En amplias zonas del país, especialmente en ciudades pequeñas e intermedias y aún en zonas periféricas de grandes ciudades como Bogotá, la atención en salud no es escasa por falta de oferentes, sino por exceso de requisitos. Exigencias diseñadas para hospitales de alta complejidad en países desarrollados se aplican localmente sin matices a centros de baja complejidad, puestos de salud y consultorios que podrían resolver una parte significativa de la demanda. El resultado es predecible porque servicios potencialmente seguros quedan inhabilitados y los pacientes deben desplazarse largas distancias o, en muchos casos, simplemente no reciben atención.
Esta rigidez normativa no solo reduce el acceso; también podría distorsionar la competencia y elevar innecesariamente los costos del sistema. Al imponer infraestructuras, dotaciones y perfiles profesionales sobredimensionados para el nivel de complejidad requerido, se encarece la prestación sin que ello se traduzca en mejores resultados en salud. El gasto aumenta, pero el valor agregado se vuelve marginal.
Al elevar artificialmente las barreras de entrada, se termina favoreciendo a los grandes prestadores ya instalados y limitando a actores pequeños, locales o independientes. En la práctica, la habilitación dejaría de ser un instrumento de calidad para convertirse en un mecanismo de control del mercado. No es casual que muchas de estas exigencias cuenten con el respaldo activo de ciertos gremios
médicos y asociaciones profesionales que, bajo el discurso de la excelencia, terminan blindando posiciones dominantes.

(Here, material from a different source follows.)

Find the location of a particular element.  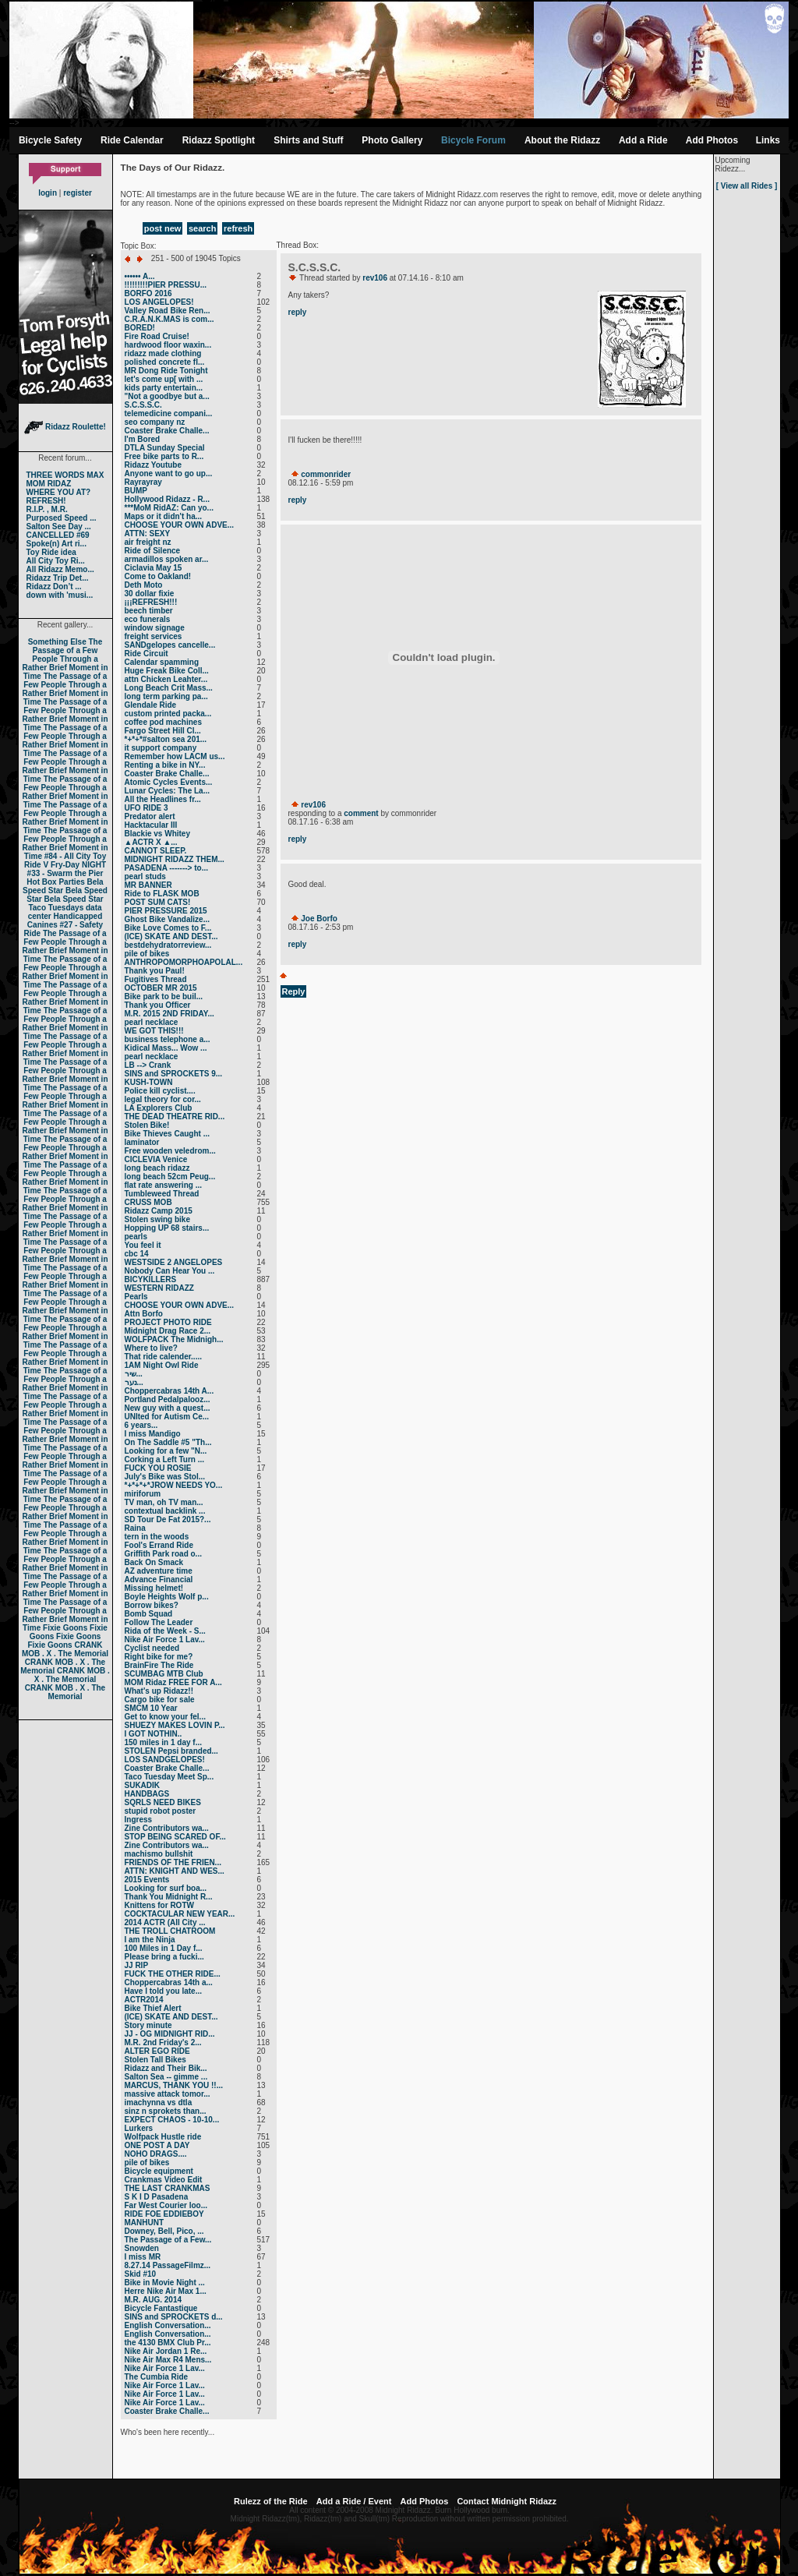 SINS and SPROCKETS 9... is located at coordinates (174, 1073).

Un ejemplo ilustrativo es la progresiva limitación del alcance del médico general. A pesar de estar formalmente capacitado para realizar múltiples procedimientos diagnósticos y terapéuticos, la regulación ha ido restringiendo su campo de acción. Intervenciones que podría realizar con seguridad quedan reservadas a especialistas, no por razones clínicas, sino normativas. Esto en municipios apartados y aún en centros urbanos equivale a demorar o negar el servicio y a encarecerlo artificialmente.
El supuesto implícito de estas normas es que más requisitos siempre implican mejor calidad. Sin embargo, la calidad también depende de la pertinencia, la oportunidad y la capacidad resolutiva. Un sistema que cumple estándares formales, pero no atiende a tiempo no es un sistema de calidad, sino uno administrativamente impecable pero ineficiente para atender la demanda de servicios.

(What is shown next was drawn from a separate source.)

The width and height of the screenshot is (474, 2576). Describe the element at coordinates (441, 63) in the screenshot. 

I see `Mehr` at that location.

Revisar críticamente las normas de habilitación no significa renunciar a la seguridad del paciente. Implica reconocer que la calidad también se mide por el acceso efectivo y oportuno con un uso racional de los recursos. Persistir en una regulación que restringe la oferta y encarece la atención no es rigor técnico; es una forma sofisticada de encarecimiento y exclusión que el sistema no puede seguir soportando.